# Iron-All Transfer paper



## natashatee (Jan 9, 2007)

Is back in now apparently. 

Just in case anyone was wanting some.


----------



## badalou (Mar 19, 2006)

Did you see my video showing the new Iron All.


----------



## natashatee (Jan 9, 2007)

Yes, its brilliant! Thanks for that. 

I'm ordering some Iron-all to try it out.
Can't seem to find a seller in the UK, so im only ordering 50!


----------



## badalou (Mar 19, 2006)

If you were smart, not saying your not but, if you break down the shipping cost per piece you would probably do better with your pricing on the larger quantity. Yes it sounds like I am selling the paper here but I am just trying to save you money. Thanks for the nice words


> Yes, its brilliant!


That's pushing a little. Far from that I am sure. Just hope it helps. Lou


----------



## natashatee (Jan 9, 2007)

badalou said:


> If you were smart, not saying your not but, if you break down the shipping cost per piece you would probably do better with your pricing on the larger quantity. Yes it sounds like I am selling the paper here but I am just trying to save you money. Thanks for the nice words
> 
> 
> > Yes, its brilliant!
> ...


Yes, thats true,

Im just getting my head around this at the moment.

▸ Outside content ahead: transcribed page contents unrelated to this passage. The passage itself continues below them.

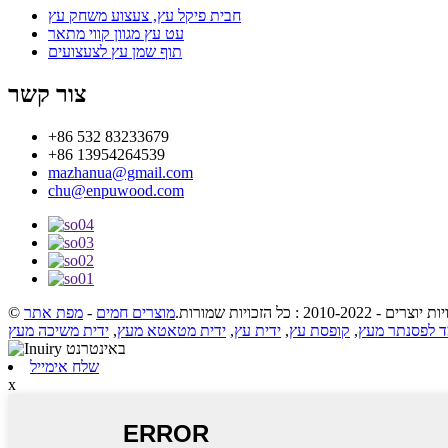
חבית פיקל עץ, צעצוע משחק עץ
עט עץ מגוון קווי מתאר
תוף שמן עץ לצעצועים
צור קשר
+86 532 83233679
+86 13954264539
mazhanua@gmail.com
chu@enpuwood.com
 יוצרים - 2010-2022 : כל הזכויות שמורות.
מוצרים חמים
-
מפת אתר
 לפסנתר מעץ
,
קופסת עץ
,
ידית עץ
,
ידית מטאטא מעץ
,
ידית משיכה מעץ
שלח אימייל
x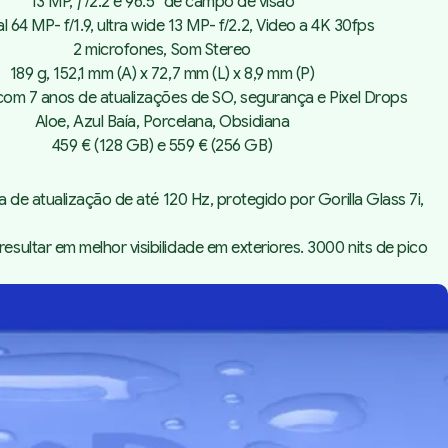
13 MP, ƒ/2.2 e 96.5° de campo de visão
al 64 MP- f/1.9, ultra wide 13 MP- f/2.2, Video a 4K 30fps
2 microfones, Som Stereo
189 g, 152,1 mm (A) x 72,7 mm (L) x 8,9 mm (P)
com 7 anos de atualizações de SO, segurança e Pixel Drops
Aloe, Azul Baía, Porcelana, Obsidiana
459 € (128 GB) e 559 € (256 GB)
 de atualização de até 120 Hz, protegido por Gorilla Glass 7i,
ultar em melhor visibilidade em exteriores. 3000 nits de pico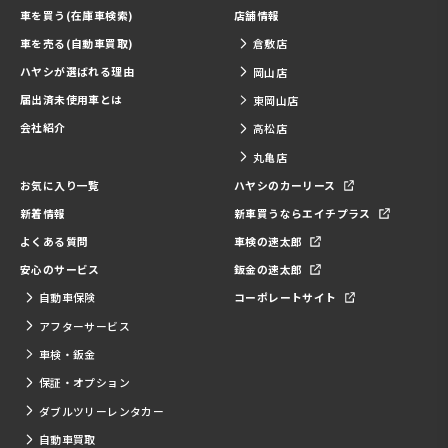
車を買う(在庫車検索)
店舗情報
車を売る(自動車買取)
倉敷店
ハヤシが選ばれる理由
岡山店
届出済未使用車とは
東岡山店
会社紹介
高松店
丸亀店
お気に入り一覧
ハヤシのカーリース
新着情報
新車買うならエイチプラス
よくある質問
車検の速太郎
安心のサービス
鈑金の速太郎
自動車保険
コーポレートサイト
アフターサービス
車検・鈑金
保証・オプション
ダブルツリーレンタカー
自動車買取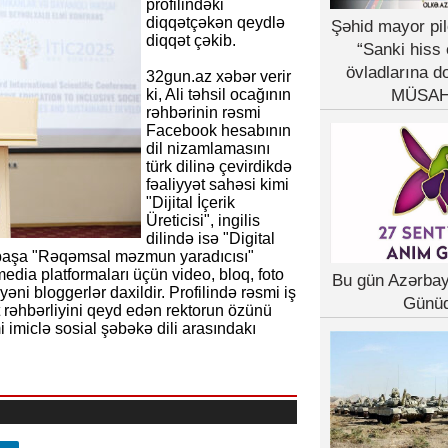
profilindəki
diqqətçəkən qeydlə
Şəhid mayor pil
diqqət çəkib.
“Sanki hiss 
övladlarına d
32gun.az xəbər verir
ki, Ali təhsil ocağının
MÜSAH
rəhbərinin rəsmi
Facebook hesabının
dil nizamlamasını
türk dilinə çevirdikdə
fəaliyyət sahəsi kimi
"Dijital İçerik
Üreticisi", ingilis
dilində isə "Digital
irbaşa "Rəqəmsal məzmun yaradıcısı"
dia platformaları üçün video, bloq, foto
Bu gün Azərba
yəni bloggerlər daxildir. Profilində rəsmi iş
Günü
t rəhbərliyini qeyd edən rektorun özünü
imiclə sosial şəbəkə dili arasındakı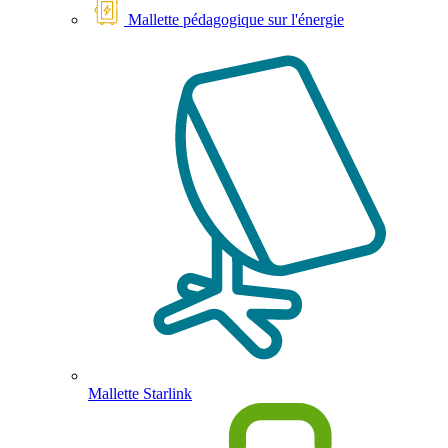
Mallette pédagogique sur l'énergie
Mallette Starlink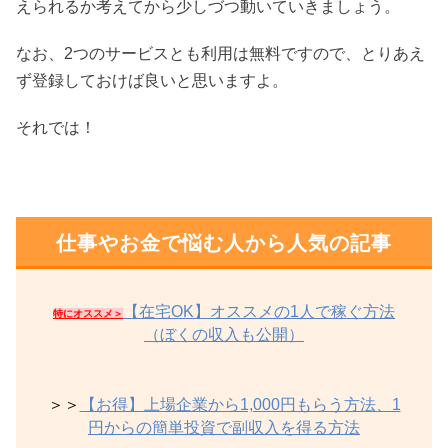
えられるか考えてから少しづつ動いていきましょう。
なお、2つのサービスとも利用は無料ですので、とりあえ
ず登録しておけば良いと思いますよ。
それでは！
仕事やお金で悩む人から人気の記事
【在宅OK】オススメの1人で稼ぐ方法
特にオススメ＞
（ぼくの収入も公開）
＞＞
【お得】上場企業から1,000円もらう方法、1
円からの簡単投資で副収入を得る方法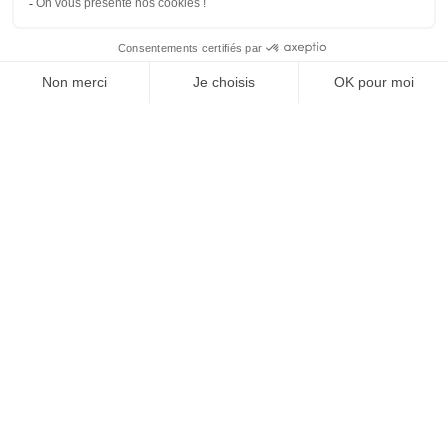
SUIVEZ-NOUS
Agence web
:
Novius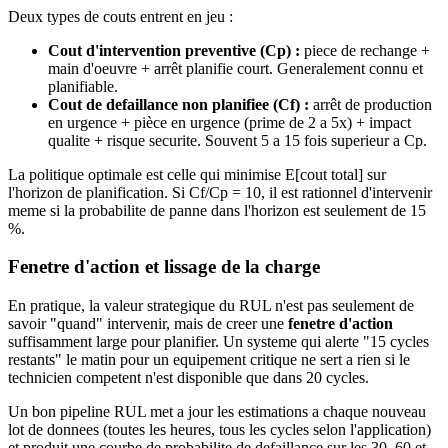
Deux types de couts entrent en jeu :
Cout d'intervention preventive (Cp) :
piece de rechange +
main d'oeuvre + arrêt planifie court. Generalement connu et
planifiable.
Cout de defaillance non planifiee (Cf) :
arrêt de production
en urgence + pièce en urgence (prime de 2 a 5x) + impact
qualite + risque securite. Souvent 5 a 15 fois superieur a Cp.
La politique optimale est celle qui minimise E[cout total] sur
l'horizon de planification. Si Cf/Cp = 10, il est rationnel d'intervenir
meme si la probabilite de panne dans l'horizon est seulement de 15
%.
Fenetre d'action et lissage de la charge
En pratique, la valeur strategique du RUL n'est pas seulement de
savoir "quand" intervenir, mais de creer une
fenetre d'action
suffisamment large pour planifier. Un systeme qui alerte "15 cycles
restants" le matin pour un equipement critique ne sert a rien si le
technicien competent n'est disponible que dans 20 cycles.
Un bon pipeline RUL met a jour les estimations a chaque nouveau
lot de donnees (toutes les heures, tous les cycles selon l'application)
et produit une courbe de probabilite de defaillance sur les 30, 60 et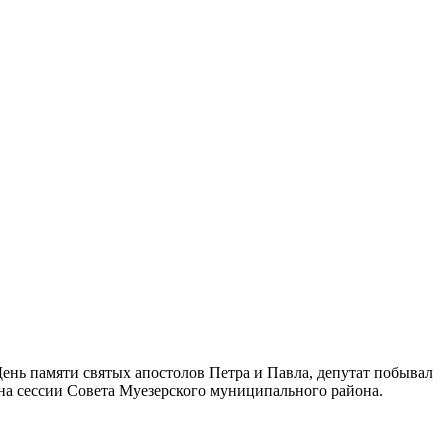
ень памяти святых апостолов Петра и Павла, депутат побывал
на сессии Совета Муезерского муниципального района.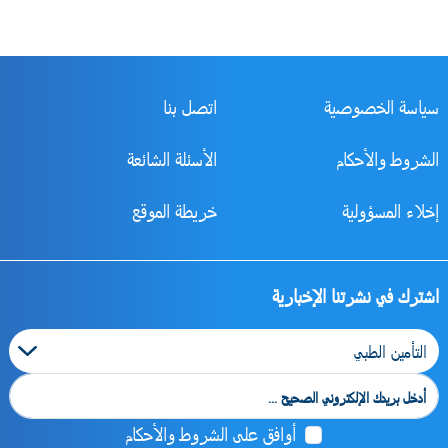
سياسة الخصوصية
اتصل بنا
الشروط والأحكام
الأسئلة الشائعة
إخلاء المسؤولية
خريطة الموقع
اشترك في نشرتنا الإخبارية
Category
أوافق على الشروط والأحكام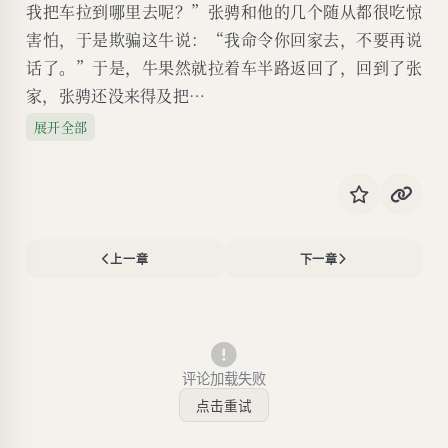
我把车拉到哪里去呢？”张骋和他的几个随从都很吃惊
害怕，于是欺骗这牛说：“我命令你回家去，不要再说
话了。”于是，牛果然就拉着车半路返回了，回到了张
家，张骋还没来得及把…
展开全部
上一章
下一章
评论加载失败
点击重试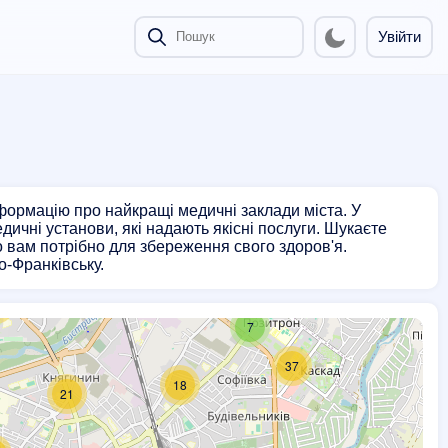
Увійти
нформацію про найкращі медичні заклади міста. У
медичні установи, які надають якісні послуги. Шукаєте
о вам потрібно для збереження свого здоров'я.
о-Франківську.
5
7
37
18
21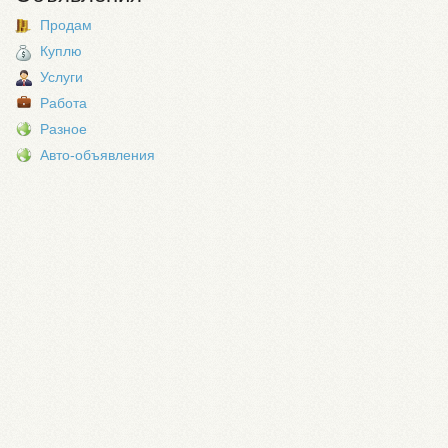
Продам
Куплю
Услуги
Работа
Разное
Авто-объявления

i think the video is brill, clear, concise.. just what you need.


----------



## treadhead (Jul 26, 2006)

natashatee said:


> Is back in now apparently.
> 
> Just in case anyone was wanting some.


Finally got mine from New Milford Photo and it works great!!

This is my first time using it so I don't know how it compares to the "old" version but it worked like a charm for me using an Epson C88 printer and Mighty Press (Pro World) 16" x 20" heat press.


----------



## eyegasm (Aug 9, 2005)

natashatee said:


> Can't seem to find a seller in the UK, so im only ordering 50!

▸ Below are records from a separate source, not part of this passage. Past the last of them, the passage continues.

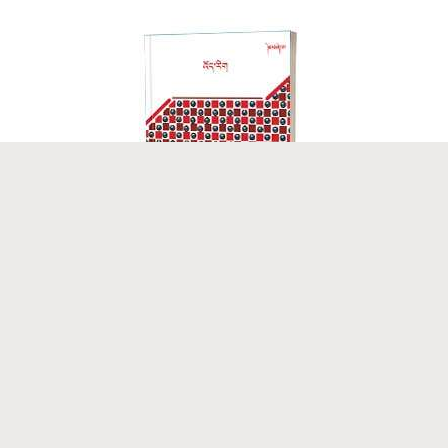
དཔར་ལོ། ༢༠༢༥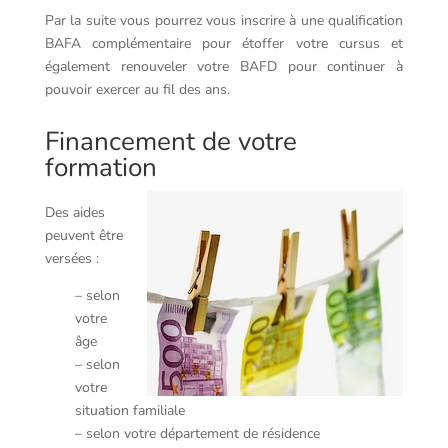
Par la suite vous pourrez vous inscrire à une qualification
BAFA complémentaire pour étoffer votre cursus et
également renouveler votre BAFD pour continuer à
pouvoir exercer au fil des ans.
Financement de votre
formation
Des aides
peuvent être
versées :
– selon
votre
âge
– selon
votre
situation familiale
– selon votre département de résidence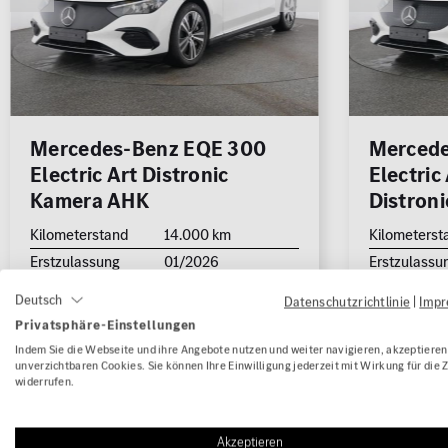
Rückfa
Schieb
Cabrio /
Limousine
Kombi
Roadster
Sitzhei
Standh
Mercedes-Benz EQE 300
Mercede
Electric Art Distronic
Electri
Geländewage
Coupé
Van / Kleinbus
Sonstige
SUV
Kamera AHK
Distron
jung@smart Qualitätssiegel
Kilometerstand
14.000 km
Kilometerst
Junge Sterne Qualitätssiegel
Erstzulassung
01/2026
Erstzulassu
Kleinwagen
Kraftstoffart
Elektro
Kraftstoffar
MB Rent Fahrzeug
Deutsch
Datenschutzrichtlinie
|
Imp
Leistung
195 kW (265 PS)
Leistung
Privatsphäre-Einstellungen
Karosserie
Limousine
Karosserie
Kraftstoff
Getriebe
Indem Sie die Webseite und ihre Angebote nutzen und weiter navigieren, akzeptieren 
unverzichtbaren Cookies. Sie können Ihre Einwilligung jederzeit mit Wirkung für die 
Getriebe
Automatik
Getriebe
widerrufen.
ALLE
ALLE
WLTP Stromverbr. (komb.): 16.2 kWh/100km
WLTP Stromve
Schadstoffklasse
Standorte
WLTP CO
-Klasse (komb.) / bei entladener
WLTP CO
-Kl
2
2
Akzeptieren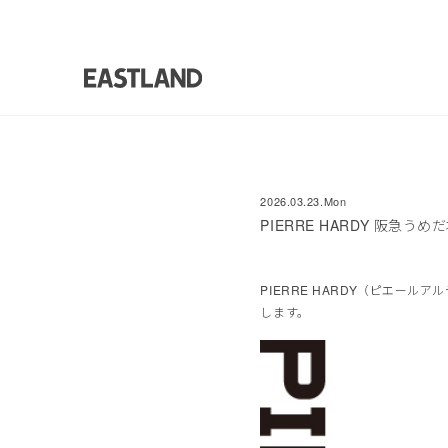
2026.03.23.Mon
PIERRE HARDY 阪急うめだ
PIERRE HARDY（ピエール
します。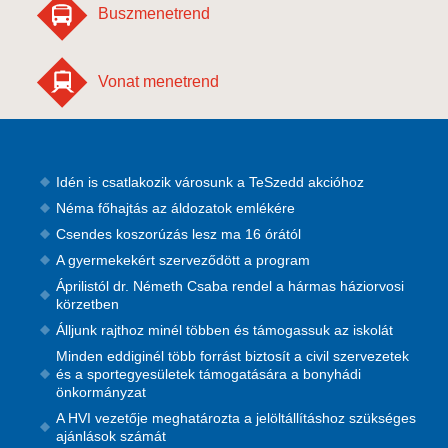
Buszmenetrend
Vonat menetrend
Idén is csatlakozik városunk a TeSzedd akcióhoz
Néma főhajtás az áldozatok emlékére
Csendes koszorúzás lesz ma 16 órától
A gyermekekért szerveződött a program
Áprilistól dr. Németh Csaba rendel a hármas háziorvosi
körzetben
Álljunk rajthoz minél többen és támogassuk az iskolát
Minden eddiginél több forrást biztosít a civil szervezetek
és a sportegyesületek támogatására a bonyhádi
önkormányzat
A HVI vezetője meghatározta a jelöltállításhoz szükséges
ajánlások számát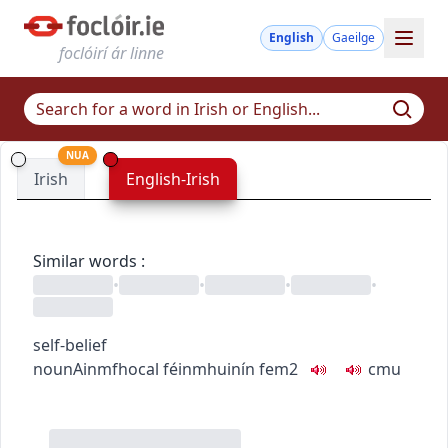
English
Gaeilge
foclóirí ár linne
NUA
Irish
English-Irish
Similar words
:
•
•
•
•
self-belief
noun
Ainmfhocal
féinmhuinín
fem2
c
m
u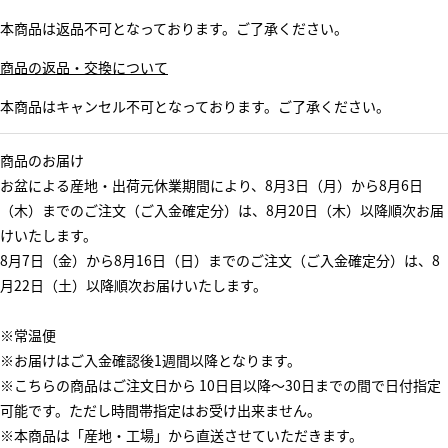
本商品は返品不可となっております。ご了承ください。
商品の返品・交換について
本商品はキャンセル不可となっております。ご了承ください。
商品のお届け
お盆による産地・出荷元休業期間により、8月3日（月）から8月6日
（木）までのご注文（ご入金確定分）は、8月20日（木）以降順次お届
けいたします。
8月7日（金）から8月16日（日）までのご注文（ご入金確定分）は、8
月22日（土）以降順次お届けいたします。
※常温便
※お届けはご入金確認後1週間以降となります。
※こちらの商品はご注文日から 10日目以降～30日までの間で日付指定
可能です。ただし時間帯指定はお受け出来ません。
※本商品は「産地・工場」から直送させていただきます。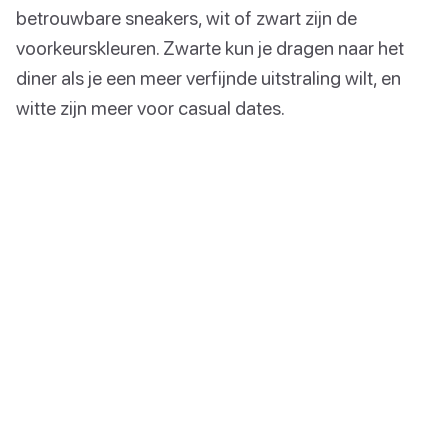
betrouwbare sneakers, wit of zwart zijn de
voorkeurskleuren. Zwarte kun je dragen naar het
diner als je een meer verfijnde uitstraling wilt, en
witte zijn meer voor casual dates.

I live in Sweden and was offered free shipping when I ordered 500pcs of Iron All from New Milford Photo. If you like the paper that's a pretty good deal.

I got mine today and have just tried it out a bit. I usually use Transjet II but wanted to try Iron All to see what all the fuzz was about. 
I'm not sure what to think yet though, there is some flaking while it's being printed and after cutting out the image from the transfer sheet my desk look like dandruff heaven 
The ink also takes an awfull lot of time to dry but I read in another thread that it can be avoided simply by putting the printed transfer under the press for a minute or so and let the heat do the job. 

The result is nice though, soft hand and a nice finish both with cold peel and hot peel. I need to try em out some more before I decide if I'll stick to Transjet II or Iron All.


----------



## Moo Spot Prints (Jul 16, 2006)

treadhead said:


> Finally got mine from New Milford Photo and it works great!!


Agreed. Much better than the old stuff. It still curls but the flaking is greatly diminished. I can now trim by hand without fear or ruining the whole thing.


----------



## eyegasm (Aug 9, 2005)

I do need to say that i use a scalpel like knife to cut out the image from the transfer sheet. When I tried a scissor (after seeing Lou's videoclip) I didn't get the same ammount of flaking. I usually use a knife and a ruler when i cut out square prints though, I might have to use scissors with Iron All but with Transjet II a knife works fine.


----------



## funtimesx (Apr 9, 2006)

Lou, I told John this morning he ought to be paying you a comission. I've finally bit the bullet and decided to try this paper after seeing your video and your enthusiastic praise of the paper.


----------



## Charms4all (Jan 29, 2007)

where do you get this paper from? I would like to try it too.


----------



## funtimesx (Apr 9, 2006)

New Milford Photo: Iron On Transfer Paper, T Shirt Transfer Paper | New Milford Photo


----------



## Charms4all (Jan 29, 2007)

Ok thank you.. Can you tell me the difference from the Heat Transfer Paper 
Light Transfers and the Iron All Light please and thank you.


----------



## Twinge (Apr 26, 2005)

Charms4all said:


> Ok thank you.. Can you tell me the difference from the Heat Transfer Paper Light Transfers and the Iron All Light please and thank you.



There are dozens of different "heat transfer papers for lights" out there, so this isn't much of a comparison to make. The main two papers that are suggested the most here are the IronAll and the Transjet II (aka Magic Jet, IW JetII). IronAll will provide a softer feeling end product, but TJII is easier to work with (no flaking problems) though the hand isn't quite as soft.


----------



## starman101 (Jan 27, 2007)

Hello,

I am new to the forums. I am looking to get some of my parody designs made into heat transfers. I have spoken to Boo-zwarehouse and Impulsewear. I have some samples on the way from Boo-z. Can someone recommend any additional vendors who do this type of work. Any answers are greatly appreciated.



Paul Starink
Top Shelf Enterprises, Inc.

P.S. We currently sell some of the designs from our website but I am looking for something even more fade resistant than what we currently use.


----------



## Rodney (Nov 3, 2004)

> Can someone recommend any additional vendors who do this type of work. Any answers are greatly appreciated.


Hi Paul, welcome to the forums. You can find more custom transfer makers in this thread.


----------



## Jasonda (Aug 16, 2006)

Paul,

This thread lists a number of companies that can make those kind of transfers for you:

http://www.t-shirtforums.com/heat-press-heat-transfers/t4095.html

Rodney's too fast..


----------



## starman101 (Jan 27, 2007)

Well thank you to both of you for the references!



Paul


----------



## onipse6 (Jun 8, 2007)

Hi Guys,

A word of advice on the iron all light papers. Use them immediately and don't store them for several months before using. The iron all papers are sensitive to handling and storage conditions compared to red grid and jetpro softstretch light papers. I bought 10,000 sheets iron all light from new milford this year and after about 5-6 months, most of them are all useless now.


----------